= Deborah Shaffer =

American documentary filmmaker

Deborah Shaffer has a 50-year career as a documentary filmmaker.

She began making films in 1970s as a member of the Newsreel Collective, where she collaborated on the short film Make-Out. In 1972 she co-directed and co-produced the short How About You?, and in 1976 Chris and Bernie. Shaffer co-produced and co-directed her first feature documentary, The Wobblies, an oral and archival history of the Industrial Workers of the World in 1979, which premiered at the New York Film Festival and was inducted into the National Film Registry of the Library of Congress in 2021. She co-founded the distribution company First Run Features.

In 1983 Shaffer co-directed and co-produced Nicaragua: Report From the Front, and in 1985 she directed Witness to War: Dr. Charlie Clements, about an American doctor who turned against his role as an Air Force pilot in Vietnam, and became a doctor working behind the lines during the civil war in El Salvador. Witness to War: Dr. Charlie Clements was awarded the Academy Award for Best Short Documentary.

In 1987 she directed and co-produced Fire From the Mountain, based on the memoir of Nicaraguan revolutionary Omar Cabezas, which premiered at the New York Film Festival and played at Sundance. In 1989 she directed and co-produced Dance of Hope, about women and human rights in Chile, which premiered at Sundance.
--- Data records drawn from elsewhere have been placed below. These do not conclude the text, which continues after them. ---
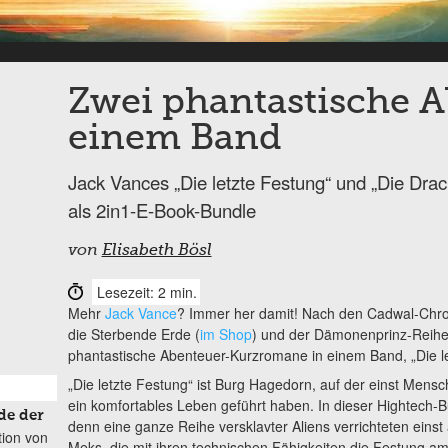
Zwei phantastische A
einem Band
Jack Vances „Die letzte Festung“ und „Die Drac
als 2in1-E-Book-Bundle
von
Elisabeth Bösl
Lesezeit: 2 min.
Mehr
Jack Vance
? Immer her damit! Nach den Cadwal-Chro
die Sterbende Erde (
im Shop
) und der Dämonenprinz-Reihe
phantastische Abenteuer-Kurzromane in einem Band, „Die le
„Die letzte Festung“ ist Burg Hagedorn, auf der einst Mens
ein komfortables Leben geführt haben. In dieser Hightech-
de der
denn eine ganze Reihe versklavter Aliens verrichteten einst
tion von
Meks, die mit ihren technischen Fähigkeiten die Festung am 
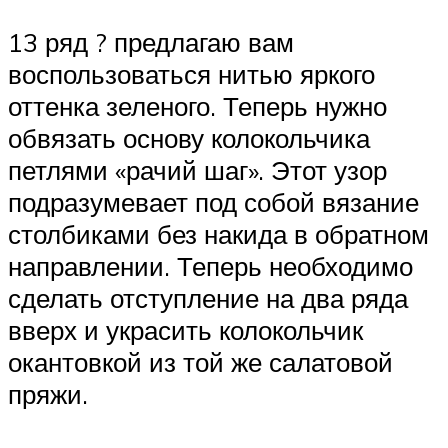
13 ряд ? предлагаю вам
воспользоваться нитью яркого
оттенка зеленого. Теперь нужно
обвязать основу колокольчика
петлями «рачий шаг». Этот узор
подразумевает под собой вязание
столбиками без накида в обратном
направлении. Теперь необходимо
сделать отступление на два ряда
вверх и украсить колокольчик
окантовкой из той же салатовой
пряжи.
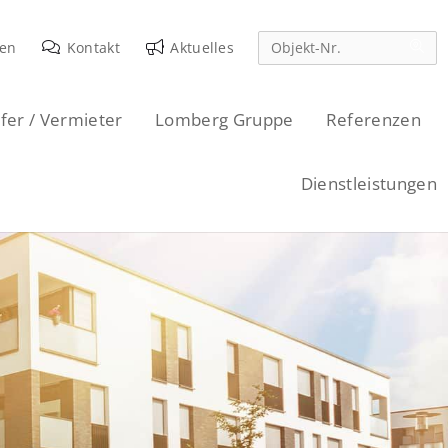
den
Kontakt
Aktuelles
fer / Vermieter
Lomberg Gruppe
Referenzen
Dienstleistungen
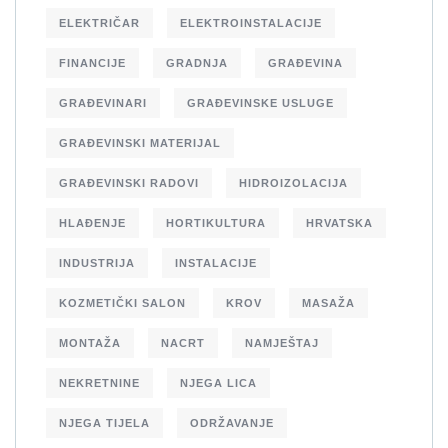
ELEKTRIČAR
ELEKTROINSTALACIJE
FINANCIJE
GRADNJA
GRAĐEVINA
GRAĐEVINARI
GRAĐEVINSKE USLUGE
GRAĐEVINSKI MATERIJAL
GRAĐEVINSKI RADOVI
HIDROIZOLACIJA
HLAĐENJE
HORTIKULTURA
HRVATSKA
INDUSTRIJA
INSTALACIJE
KOZMETIČKI SALON
KROV
MASAŽA
MONTAŽA
NACRT
NAMJEŠTAJ
NEKRETNINE
NJEGA LICA
NJEGA TIJELA
ODRŽAVANJE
In 2001 and 2002 Shaffer directed and co-produced 2 films about artists living in lower Manhattan and their response to the events of Sept. 11, From the Ashes: 10 Artists, which played at Sundance and the Tribeca Film Festival, and From the Ashes: Epilogue which played at Tribeca.
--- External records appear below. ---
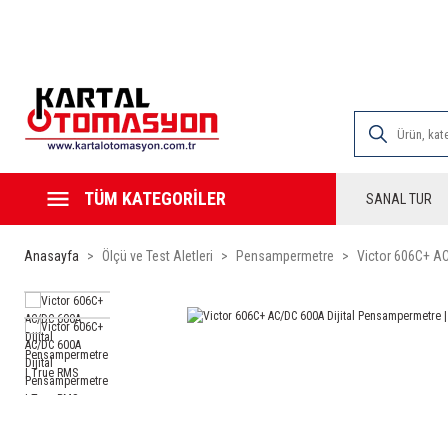
2000 TL VE ÜZE
TÜM KATEGORİLER
SANAL TUR
Anasayfa
Ölçü ve Test Aletleri
Pensampermetre
Victor 606C+ AC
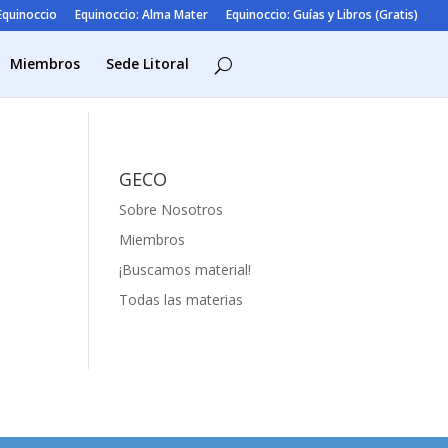
 Equinoccio
Equinoccio: Alma Mater
Equinoccio: Guías y Libros (Gratis)
Miembros
Sede Litoral
GECO
Sobre Nosotros
Miembros
¡Buscamos material!
Todas las materias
In 2010 Shaffer was a co-producer and co-director of To Be Heard, which premiered at DOC NYC, winning the Grand Jury Prize and the Audience Award. In 2019 Shaffer directed and co-produced Queen of Hearts: Audrey Flackwhich premiered at DOC NYC and won the Audience Award and Art and Culture Award at the Hamptons International Film Festival. In addition to her independent work as a director and producer, Shaffer has directed films for television including Secrets Underground (WGBH, 1994) which won a Christopher Award; 2 one-hour episodes of Art 21: Art for the 21st Century in 2003 (PBS), and Ladies First: The Women of Rwanda (co-director and writer) in 2004 (WNET) which won an Emmy. Shaffer has executive produced several films, including the Academy Award nominated short Asylum in 2004, and Very Semi Serious (HBO) in 2013.

In 1987 Shaffer was awarded a Guggenheim Fellowship, and in 2004 she received the Irene Diamond Lifetime Achievement Award for Human Rights Filmmaking from the Human Rights Watch Film Festival. She is a member of the Academy of Motion Picture Arts and Sciences. Shaffer was married to architect Larry Bogdanow (1947–2011); their daughter is Maya Shaffer Bogdanow.